If a line in the data holds the string "Done", list it.

=== Section Start ===

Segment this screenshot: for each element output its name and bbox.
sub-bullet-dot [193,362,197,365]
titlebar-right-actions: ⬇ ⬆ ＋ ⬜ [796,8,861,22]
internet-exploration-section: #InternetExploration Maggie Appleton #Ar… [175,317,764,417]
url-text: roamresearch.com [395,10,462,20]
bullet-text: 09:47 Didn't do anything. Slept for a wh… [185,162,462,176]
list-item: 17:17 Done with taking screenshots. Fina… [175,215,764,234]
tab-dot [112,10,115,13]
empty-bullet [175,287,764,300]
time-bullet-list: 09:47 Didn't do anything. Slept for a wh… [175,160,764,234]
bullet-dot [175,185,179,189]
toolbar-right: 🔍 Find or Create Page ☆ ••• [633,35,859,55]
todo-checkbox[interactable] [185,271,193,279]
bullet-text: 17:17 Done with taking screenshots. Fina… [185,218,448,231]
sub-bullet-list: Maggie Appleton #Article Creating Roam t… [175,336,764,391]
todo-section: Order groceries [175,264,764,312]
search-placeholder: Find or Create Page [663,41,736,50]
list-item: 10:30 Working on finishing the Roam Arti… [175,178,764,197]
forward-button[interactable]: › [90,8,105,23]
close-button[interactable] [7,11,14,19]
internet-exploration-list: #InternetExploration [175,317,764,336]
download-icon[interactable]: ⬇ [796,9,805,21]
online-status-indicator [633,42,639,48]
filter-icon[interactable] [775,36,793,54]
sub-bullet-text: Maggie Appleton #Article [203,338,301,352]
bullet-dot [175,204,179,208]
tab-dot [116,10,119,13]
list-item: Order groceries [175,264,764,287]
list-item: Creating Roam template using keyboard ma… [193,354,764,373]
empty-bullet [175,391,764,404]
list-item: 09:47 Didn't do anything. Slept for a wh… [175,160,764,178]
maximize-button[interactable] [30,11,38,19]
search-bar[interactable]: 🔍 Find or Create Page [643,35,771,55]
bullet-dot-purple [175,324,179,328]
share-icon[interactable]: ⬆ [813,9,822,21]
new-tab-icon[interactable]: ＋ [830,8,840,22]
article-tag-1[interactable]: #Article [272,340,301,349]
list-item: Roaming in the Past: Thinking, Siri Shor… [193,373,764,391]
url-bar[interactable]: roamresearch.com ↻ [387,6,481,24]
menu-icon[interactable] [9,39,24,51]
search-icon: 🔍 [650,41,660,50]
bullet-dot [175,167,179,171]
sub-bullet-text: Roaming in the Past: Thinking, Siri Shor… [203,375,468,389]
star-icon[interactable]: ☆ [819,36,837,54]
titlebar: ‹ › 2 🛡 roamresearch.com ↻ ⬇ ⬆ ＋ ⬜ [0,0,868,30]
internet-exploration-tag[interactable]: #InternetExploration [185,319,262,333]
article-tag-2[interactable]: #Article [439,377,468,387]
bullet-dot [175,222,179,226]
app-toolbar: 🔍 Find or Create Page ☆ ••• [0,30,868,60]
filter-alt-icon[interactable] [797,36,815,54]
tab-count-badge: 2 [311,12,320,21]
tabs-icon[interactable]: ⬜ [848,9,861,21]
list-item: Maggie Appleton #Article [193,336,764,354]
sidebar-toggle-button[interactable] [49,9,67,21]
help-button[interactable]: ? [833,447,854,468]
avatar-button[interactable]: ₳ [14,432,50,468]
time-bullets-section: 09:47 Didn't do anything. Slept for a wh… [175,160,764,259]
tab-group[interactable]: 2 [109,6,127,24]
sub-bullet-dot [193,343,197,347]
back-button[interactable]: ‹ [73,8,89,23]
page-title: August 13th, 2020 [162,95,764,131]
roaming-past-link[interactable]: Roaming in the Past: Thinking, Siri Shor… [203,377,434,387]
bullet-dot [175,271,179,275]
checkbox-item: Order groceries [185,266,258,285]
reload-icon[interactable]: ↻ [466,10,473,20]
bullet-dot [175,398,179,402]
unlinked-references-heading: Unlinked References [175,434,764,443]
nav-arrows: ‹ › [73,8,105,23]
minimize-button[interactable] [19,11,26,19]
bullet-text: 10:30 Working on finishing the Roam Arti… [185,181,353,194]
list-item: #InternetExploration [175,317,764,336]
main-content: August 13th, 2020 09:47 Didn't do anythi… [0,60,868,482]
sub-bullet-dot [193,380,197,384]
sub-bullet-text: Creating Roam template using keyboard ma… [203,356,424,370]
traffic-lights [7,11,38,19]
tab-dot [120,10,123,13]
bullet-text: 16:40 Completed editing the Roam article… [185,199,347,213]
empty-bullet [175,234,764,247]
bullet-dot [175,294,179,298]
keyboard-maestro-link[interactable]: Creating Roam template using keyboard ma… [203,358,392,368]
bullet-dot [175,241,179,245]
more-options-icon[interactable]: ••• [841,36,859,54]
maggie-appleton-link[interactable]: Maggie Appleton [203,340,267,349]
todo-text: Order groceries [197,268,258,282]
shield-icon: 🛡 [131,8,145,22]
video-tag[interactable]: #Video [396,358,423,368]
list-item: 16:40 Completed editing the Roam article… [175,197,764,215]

=== Section End ===

• _EXERCISE OUTPUT_
list-item: 17:17 Done with taking screenshots. Fina… [175,215,764,234]
bullet-text: 17:17 Done with taking screenshots. Fina… [185,218,448,231]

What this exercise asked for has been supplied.